A Associação Internacional de Federações de Atletismo (IAAF) é uma parceira mais que entusiástica.

“Se somos um esporte mundial, precisamos ser vistos como mundiais”, disse Sebastian Coe, presidente da IAAF. “[Os campeonatos] não podem continuar sendo realizados nos mesmos oito ou nove lugares em que sempre nos concentramos no passado.”

A “qatarização” do esporte internacional começou muito antes que o Qatar soubesse que desejava entrar no jogo. Seus vizinhos imediatos, os Emirados Árabes Unidos, deram a partida ao sediar torneios de golfe e tênis desde as décadas de 1980 e 1990. Esses esforços ganharam impulso na década de 2000, quando o Bahrein passou a sediar um grande prêmio de F-1, em 2004, exemplo seguido por Abu Dhabi a partir de 2009.

O Qatar, enquanto isso, sediou os calamitosos Jogos Asiáticos de 2006 e imediatamente começou a organizar sua candidatura a sediar a Copa do Mundo de 2022, para a qual o país foi escolhido em 2010. As consequências da vitória do Qatar incluem o escândalo que quase destruiu a Fifa, a organização que comanda o futebol mundial, em 2015.

O Mundial de atletismo, no entanto, é o evento esportivo mais importante sediado pelo país até o momento. Os atletas não hesitam em falar sobre suas preocupações.

“Mesmo que nem todo mundo esteja falando a respeito, todos podemos ver que isso é uma catástrofe”, disse Kevin Mayer, decatetla francês, em Doha. “Não há público nas arquibancadas. O calor não é apropriado, de modo algum... É uma tristeza”.

Nos três primeiros dias do Mundial, o público presente ficou abaixo dos 70% da capacidade do Estádio Internacional Khalifa, cujo número de assentos já havia sido reduzido a 21 mil para o evento.

Os organizadores se recusaram a fornecer o número de espectadores das noites subsequentes, mas quando as finais de algumas modalidades aconteceram, na noite de sexta-feira, ainda havia grande número de assentos vazios no anel inferior do estádio.

A IAAF disse que parte do problema está em algumas das principais provas acontecerem tarde da noite para acomodar a transmissão televisiva internacional e pelo interesse regional mais amplo em provas de média e longa distância. “Queremos um estádio lotado, e isso é um desafio que precisamos vencer, mas também precisamos nos concentrar na absoluta qualidade de tudo que estamos vendo aqui”, disse Coe.

Embora seja verdade que os desempenhos no estádio não foram afetados, nas provas realizadas fora dele, como a maratona e a marcha atlética, as consequências foram severas. A maratona feminina, que começou à meia-noite sob um calor sufocante, viu 28 das 62 participantes abandonarem a prova.

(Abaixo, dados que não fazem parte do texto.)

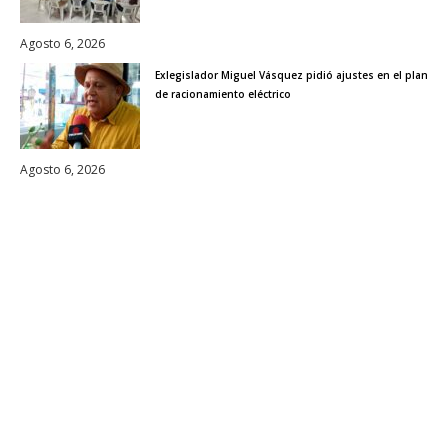
Agosto 6, 2026
Exlegislador Miguel Vásquez pidió ajustes en el plan
de racionamiento eléctrico
Agosto 6, 2026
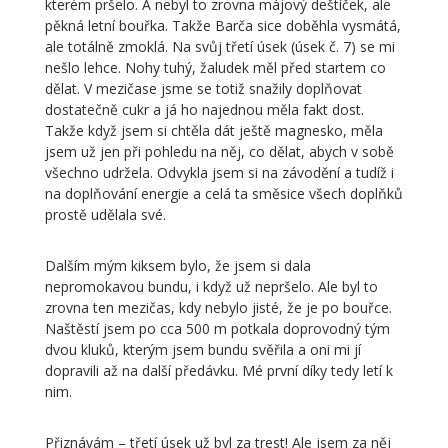
kterém pršelo. A nebyl to zrovna májový deštíček, ale
pěkná letní bouřka. Takže Barča sice doběhla vysmátá,
ale totálně zmoklá. Na svůj třetí úsek (úsek č. 7) se mi
nešlo lehce. Nohy tuhý, žaludek měl před startem co
dělat. V mezičase jsme se totiž snažily doplňovat
dostatečně cukr a já ho najednou měla fakt dost.
Takže když jsem si chtěla dát ještě magnesko, měla
jsem už jen při pohledu na něj, co dělat, abych v sobě
všechno udržela. Odvykla jsem si na závodění a tudíž i
na doplňování energie a celá ta směsice všech doplňků
prostě udělala své.
Dalším mým kiksem bylo, že jsem si dala
nepromokavou bundu, i když už nepršelo. Ale byl to
zrovna ten mezičas, kdy nebylo jisté, že je po bouřce.
Naštěstí jsem po cca 500 m potkala doprovodný tým
dvou kluků, kterým jsem bundu svěřila a oni mi jí
dopravili až na další předávku. Mé první díky tedy letí k
nim.
Přiznávám – třetí úsek už byl za trest! Ale jsem za něj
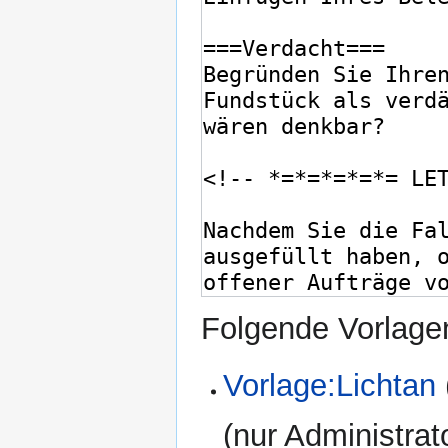
Folgende Vorlagen
Vorlage:Lichtan
(nur Administrat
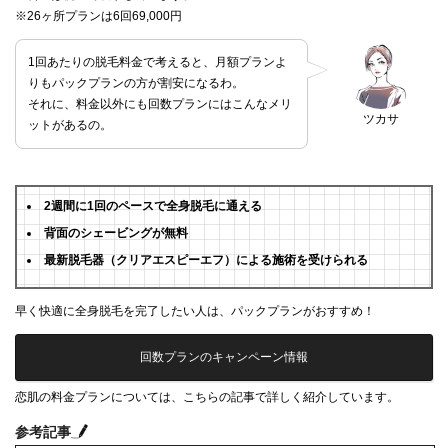
※26ヶ所プランは6回69,000円
1回あたりの脱毛料金で考えると、月額プランよ
りもパックプランの方が割安になるわ。
それに、料金以外にも回数プランにはこんなメリ
ツカサ
ットがあるの。
2週間に1回のペースで全身脱毛に通える
背面のシェービングが無料
最新脱毛器（クリアエスピーエフ）による施術を受けられる
早く快適に全身脱毛を完了したい人は、パックプランがおすすめ！
回数プランのキャンペーン情報
恋肌の料金プランについては、こちらの記事で詳しく紹介しています。
参考記事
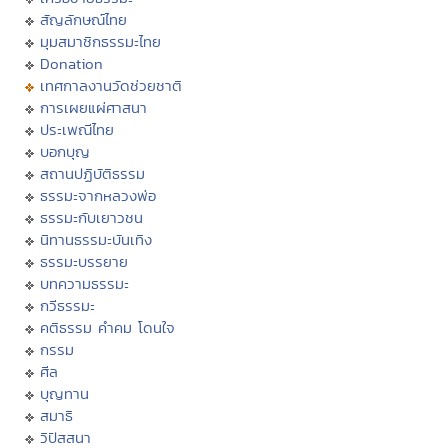
สัญลักษณ์ไทย
มุมสมาชิกธรรมะไทย
Donation
เทศกาลงานวัดช่วยชาติ
การเผยแผ่ศาสนา
ประเพณีไทย
บอกบุญ
สถานปฏิบัติธรรม
ธรรมะจากหลวงพ่อ
ธรรมะกับเยาวชน
นิทานธรรมะบันเทิง
ธรรมะบรรยาย
บทความธรรมะ
กวีธรรมะ
คติธรรม คำคม โดนใจ
กรรม
ศีล
บุญทาน
สมาธิ
วิปัสสนา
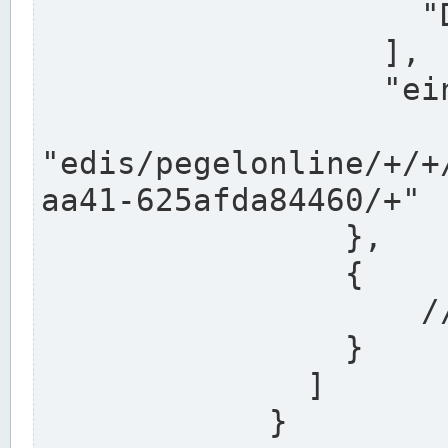
                    "DEK"

                  ],

                  "einzugsgebiet": "Ems",

                  
"edis/pegelonline/+/+
aa41-625afda84460/+"

                },

                {

                    // Weitere Stationen

                }

              ]

            }
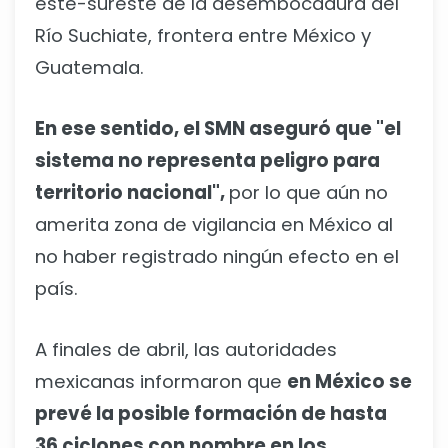
este-sureste de la desembocadura del
Río Suchiate, frontera entre México y
Guatemala.
En ese sentido, el SMN aseguró que "el
sistema no representa peligro para
territorio nacional",
por lo que aún no
amerita zona de vigilancia en México al
no haber registrado ningún efecto en el
país.
A finales de abril, las autoridades
mexicanas informaron que
en México se
prevé la posible formación de hasta
36 ciclones con nombre en los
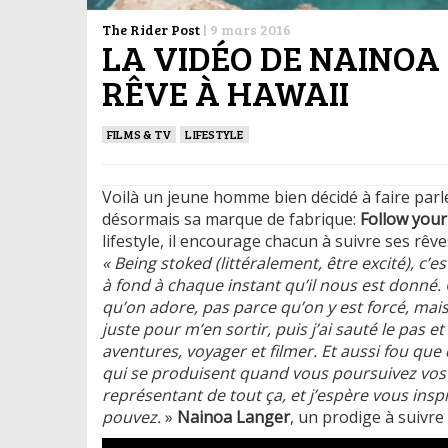
The Rider Post
|
9 mars 2016
LA VIDÉO DE NAINOA
RÊVE À HAWAII
FILMS & TV
LIFESTYLE
Voilà un jeune homme bien décidé à faire parle
désormais sa marque de fabrique:
Follow your
lifestyle, il encourage chacun à suivre ses rêv
« Being stoked (littéralement, être excité), c
à fond à chaque instant qu’il nous est donné. C
qu’on adore, pas parce qu’on y est forcé, mais 
juste pour m’en sortir, puis j’ai sauté le pas e
aventures, voyager et filmer. Et aussi fou que 
qui se produisent quand vous poursuivez vos p
représentant de tout ça, et j’espère vous inspi
pouvez.
»
Nainoa Langer
, un prodige à suivre 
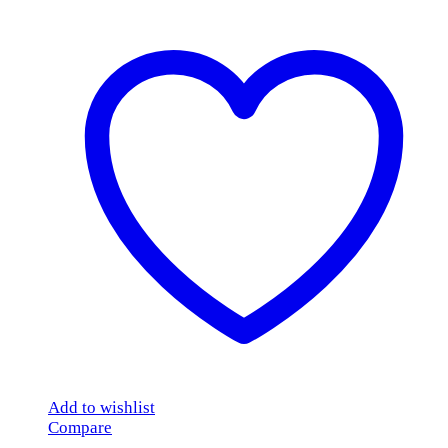
Add to wishlist
Compare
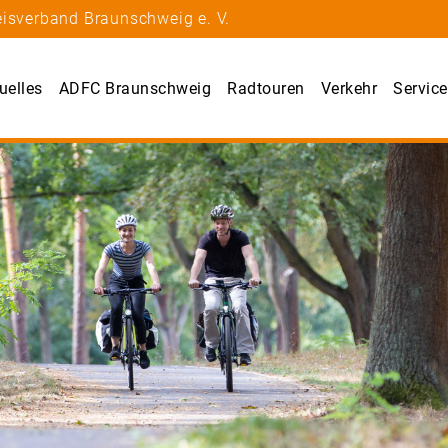
eisverband Braunschweig e. V.
uelles
ADFC Braunschweig
Radtouren
Verkehr
Service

A marcha atlética masculina de 50 quilômetros registrou um tempo superior a quatro horas para o vitorioso, mais de 30 minutos acima do recorde mundial. Os atletas despejavam gelo sobre suas cabeças, e um dos medalhistas definiu a prova como “um inferno”.

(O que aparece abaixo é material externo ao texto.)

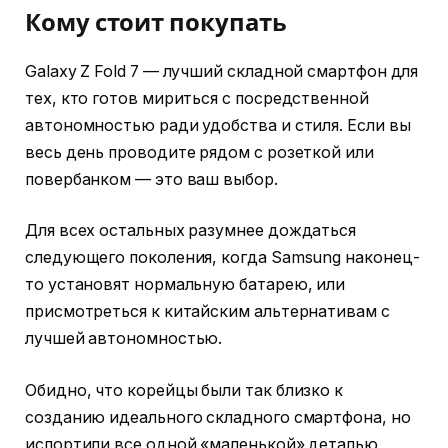
Кому стоит покупать
Galaxy Z Fold 7 — лучший складной смартфон для
тех, кто готов мириться с посредственной
автономностью ради удобства и стиля. Если вы
весь день проводите рядом с розеткой или
повербанком — это ваш выбор.
Для всех остальных разумнее дождаться
следующего поколения, когда Samsung наконец-
то установят нормальную батарею, или
присмотреться к китайским альтернативам с
лучшей автономностью.
Обидно, что корейцы были так близко к
созданию идеального складного смартфона, но
испортили все одной «маленькой» деталью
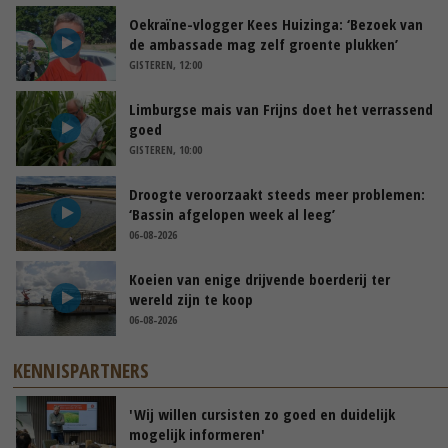
Oekraïne-vlogger Kees Huizinga: ‘Bezoek van
de ambassade mag zelf groente plukken’
GISTEREN, 12:00
Limburgse mais van Frijns doet het verrassend
goed
GISTEREN, 10:00
Droogte veroorzaakt steeds meer problemen:
‘Bassin afgelopen week al leeg’
06-08-2026
Koeien van enige drijvende boerderij ter
wereld zijn te koop
06-08-2026
KENNISPARTNERS
'Wij willen cursisten zo goed en duidelijk
mogelijk informeren'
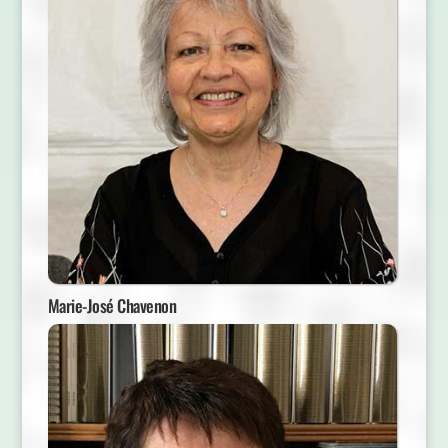
Marie-José Chavenon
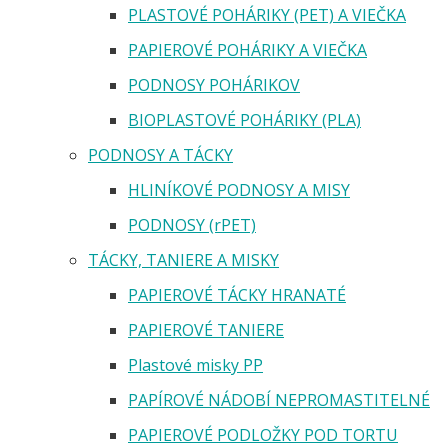
PLASTOVÉ POHÁRIKY (PET) A VIEČKA
PAPIEROVÉ POHÁRIKY A VIEČKA
PODNOSY POHÁRIKOV
BIOPLASTOVÉ POHÁRIKY (PLA)
PODNOSY A TÁCKY
HLINÍKOVÉ PODNOSY A MISY
PODNOSY (rPET)
TÁCKY, TANIERE A MISKY
PAPIEROVÉ TÁCKY HRANATÉ
PAPIEROVÉ TANIERE
Plastové misky PP
PAPÍROVÉ NÁDOBÍ NEPROMASTITELNÉ
PAPIEROVÉ PODLOŽKY POD TORTU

Quando não estão se encharcando de água gelada, os atletas ainda assim precisam enfrentar outros desafio relacionados ao calor, como enfrentar as severas flutuações de temperatura causadas pelo ar condicionado.

Kristiina Mäkelä, atleta finlandesa do salto triplo, explicou que tomou precauções especiais para evitar adoecer, como dormir com o ar condicionado desligado e sempre carregar roupas adicionais para quando estiver em ambientes fechados. “É muito diferente da Finlândia”, ela disse. “Provavelmente o oposto.”

A maioria dos atletas participantes não vem permitindo que a estranheza abale seu foco. Ashraf Amgad El Seify, atleta do arremesso de martelo que é um dos 19 qatarianos participantes do torneio em seu país, disse que só recebeu elogios. Uma coisa impressionou particularmente os rivais —o lugar que fica do outro lado da rua diante do estádio. “Eles adoraram o shopping center”, disse El Seify.